LISTED ENTRIES —
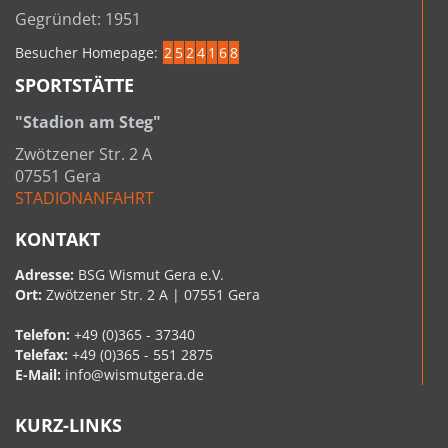
Gegründet: 1951
Besucher Homepage:
2
5
2
4
1
6
8
SPORTSTÄTTE
"Stadion am Steg"
Zwötzener Str. 2 A
07551 Gera
STADIONANFAHRT
KONTAKT
Adresse:
BSG Wismut Gera e.V.
Ort:
Zwötzener Str. 2 A | 07551 Gera
Telefon:
+49 (0)365 - 37340
Telefax:
+49 (0)365 - 551 2875
E-Mail:
info@wismutgera.de
KURZ-LINKS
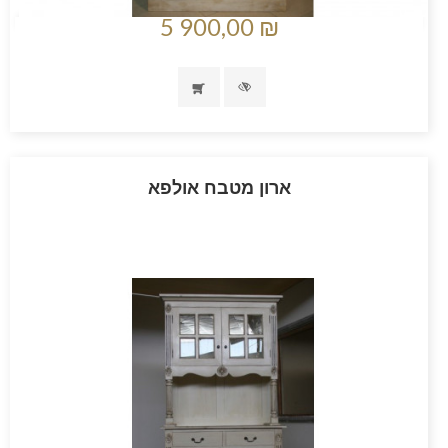
5 900,00 ₪
ארון מטבח אולפא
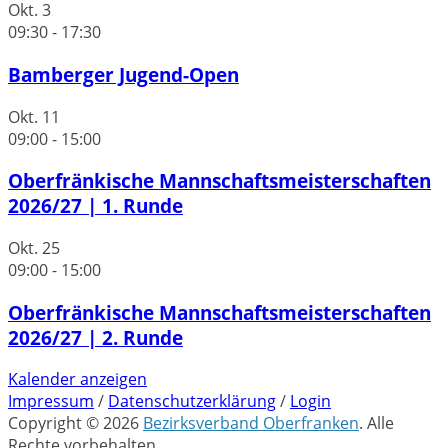
Okt.
3
09:30
-
17:30
Bamberger Jugend-Open
Okt.
11
09:00
-
15:00
Oberfränkische Mannschaftsmeisterschaften
2026/27 | 1. Runde
Okt.
25
09:00
-
15:00
Oberfränkische Mannschaftsmeisterschaften
2026/27 | 2. Runde
Kalender anzeigen
Impressum
/
Datenschutzerklärung
/
Login
Copyright © 2026
Bezirksverband Oberfranken
. Alle
Rechte vorbehalten.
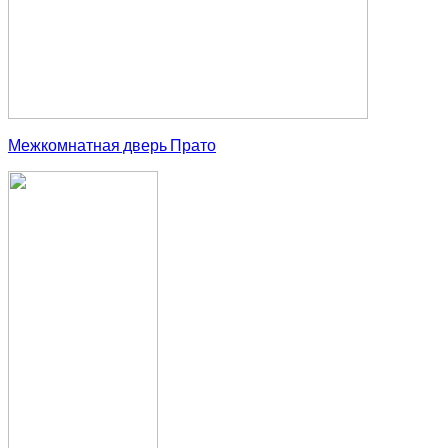
Межкомнатная дверь Прато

TASK TO CARRY OUT — Restate every entry above word for word; no picture belongs in the copy.

RESULT —
Gegründet: 1951
Besucher Homepage:
2
5
2
4
1
6
8
SPORTSTÄTTE
"Stadion am Steg"
Zwötzener Str. 2 A
07551 Gera
STADIONANFAHRT
KONTAKT
Adresse:
BSG Wismut Gera e.V.
Ort:
Zwötzener Str. 2 A | 07551 Gera
Telefon:
+49 (0)365 - 37340
Telefax:
+49 (0)365 - 551 2875
E-Mail:
info@wismutgera.de
KURZ-LINKS
5 900,00 ₪
ארון מטבח אולפא
Okt.
3
09:30
-
17:30
Bamberger Jugend-Open
Okt.
11
09:00
-
15:00
Oberfränkische Mannschaftsmeisterschaften
2026/27 | 1. Runde
Okt.
25
09:00
-
15:00
Oberfränkische Mannschaftsmeisterschaften
2026/27 | 2. Runde
Kalender anzeigen
Impressum
/
Datenschutzerklärung
/
Login
Copyright © 2026
Bezirksverband Oberfranken
. Alle
Rechte vorbehalten.
Межкомнатная дверь Прато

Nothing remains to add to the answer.